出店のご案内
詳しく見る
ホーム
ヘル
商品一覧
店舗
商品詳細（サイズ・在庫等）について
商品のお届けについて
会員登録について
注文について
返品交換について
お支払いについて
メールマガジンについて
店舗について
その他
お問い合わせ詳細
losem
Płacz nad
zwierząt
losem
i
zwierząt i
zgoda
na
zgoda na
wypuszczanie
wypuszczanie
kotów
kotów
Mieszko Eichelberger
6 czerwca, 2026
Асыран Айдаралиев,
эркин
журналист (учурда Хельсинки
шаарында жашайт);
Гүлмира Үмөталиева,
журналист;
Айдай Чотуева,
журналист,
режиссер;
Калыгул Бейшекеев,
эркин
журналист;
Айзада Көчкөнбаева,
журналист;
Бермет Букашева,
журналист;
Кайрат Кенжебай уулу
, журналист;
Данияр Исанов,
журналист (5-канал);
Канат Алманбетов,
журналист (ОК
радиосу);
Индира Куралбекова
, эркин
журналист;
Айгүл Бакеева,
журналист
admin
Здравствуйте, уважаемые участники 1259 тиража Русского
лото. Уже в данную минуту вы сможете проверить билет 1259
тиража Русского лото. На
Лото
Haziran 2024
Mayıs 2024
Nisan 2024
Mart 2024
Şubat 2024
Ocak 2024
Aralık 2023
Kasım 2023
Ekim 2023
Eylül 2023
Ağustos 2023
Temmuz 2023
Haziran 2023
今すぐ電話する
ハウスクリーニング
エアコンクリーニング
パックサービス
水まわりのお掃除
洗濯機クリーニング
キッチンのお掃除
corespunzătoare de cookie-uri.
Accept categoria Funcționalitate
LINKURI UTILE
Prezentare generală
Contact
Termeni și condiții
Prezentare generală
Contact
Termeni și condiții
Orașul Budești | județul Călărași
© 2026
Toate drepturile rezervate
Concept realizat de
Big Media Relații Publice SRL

# WHAT IS REQUIRED
The data above is to be restated line for line, word for word.

# RESPONSE TO THE TASK
出店のご案内
詳しく見る
ホーム
ヘル
商品一覧
店舗
商品詳細（サイズ・在庫等）について
商品のお届けについて
会員登録について
注文について
返品交換について
お支払いについて
メールマガジンについて
店舗について
その他
お問い合わせ詳細
losem
Płacz nad
zwierząt
losem
i
zwierząt i
zgoda
na
zgoda na
wypuszczanie
wypuszczanie
kotów
kotów
Mieszko Eichelberger
6 czerwca, 2026
Асыран Айдаралиев,
эркин
журналист (учурда Хельсинки
шаарында жашайт);
Гүлмира Үмөталиева,
журналист;
Айдай Чотуева,
журналист,
режиссер;
Калыгул Бейшекеев,
эркин
журналист;
Айзада Көчкөнбаева,
журналист;
Бермет Букашева,
журналист;
Кайрат Кенжебай уулу
, журналист;
Данияр Исанов,
журналист (5-канал);
Канат Алманбетов,
журналист (ОК
радиосу);
Индира Куралбекова
, эркин
журналист;
Айгүл Бакеева,
журналист
admin
Здравствуйте, уважаемые участники 1259 тиража Русского
лото. Уже в данную минуту вы сможете проверить билет 1259
тиража Русского лото. На
Лото
Haziran 2024
Mayıs 2024
Nisan 2024
Mart 2024
Şubat 2024
Ocak 2024
Aralık 2023
Kasım 2023
Ekim 2023
Eylül 2023
Ağustos 2023
Temmuz 2023
Haziran 2023
今すぐ電話する
ハウスクリーニング
エアコンクリーニング
パックサービス
水まわりのお掃除
洗濯機クリーニング
キッチンのお掃除
corespunzătoare de cookie-uri.
Accept categoria Funcționalitate
LINKURI UTILE
Prezentare generală
Contact
Termeni și condiții
Prezentare generală
Contact
Termeni și condiții
Orașul Budești | județul Călărași
© 2026
Toate drepturile rezervate
Concept realizat de
Big Media Relații Publice SRL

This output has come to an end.